Type system

Pycroscope supports most of the Python type system, as specified in PEP 484 and various later PEPs and in the Python documentation. It uses type annotations to infer types and checks for type compatibility in calls and return types. Supported type system features include generics like List[int], NewType, TypedDict, TypeVar, and Callable.

Extensions

In addition to the standard Python type system, pycroscope supports a number of non-standard extensions:

  • Callable literals: you can declare a parameter as Literal[some_function] and it will accept any callable assignable to some_function. Pycroscope also supports Literals of various other types in addition to those supported by PEP 586.

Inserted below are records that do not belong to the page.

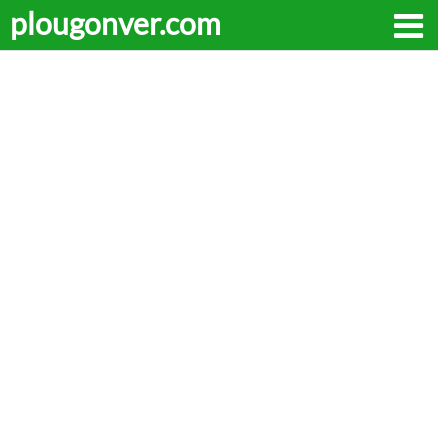
plougonver.com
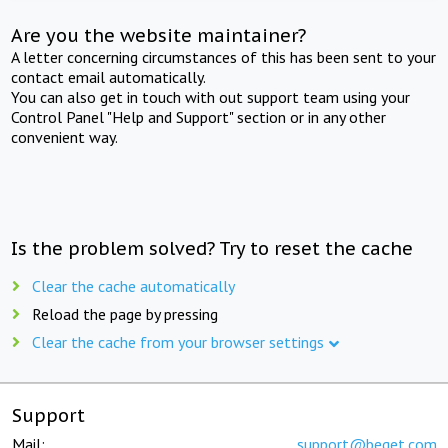
Are you the website maintainer?
A letter concerning circumstances of this has been sent to your
contact email automatically.
You can also get in touch with out support team using your
Control Panel "Help and Support" section or in any other
convenient way.
Is the problem solved? Try to reset the cache
Clear the cache automatically
Reload the page by pressing
Clear the cache from your browser settings
Support
Mail:
support@beget.com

  • pycroscope.extensions.AsynqCallable is a variant of Callable that applies to asynq functions.

  • pycroscope.extensions.Overlapping[T] accepts values whose types overlap with T (that is, where T & U is not Never).

  • pycroscope.extensions.ParameterTypeGuard is a generalization of PEP 649’s TypeGuard that allows guards on any parameter to a function. To use it, return Annotated[bool, ParameterTypeGuard["arg", SomeType]].

  • pycroscope.extensions.ExternalType is a way to refer to a type that cannot be referenced by name in contexts where using if TYPE_CHECKING is not possible.

  • pycroscope.extensions.CustomCheck is a powerful mechanism to extend the type system with custom user-defined checks.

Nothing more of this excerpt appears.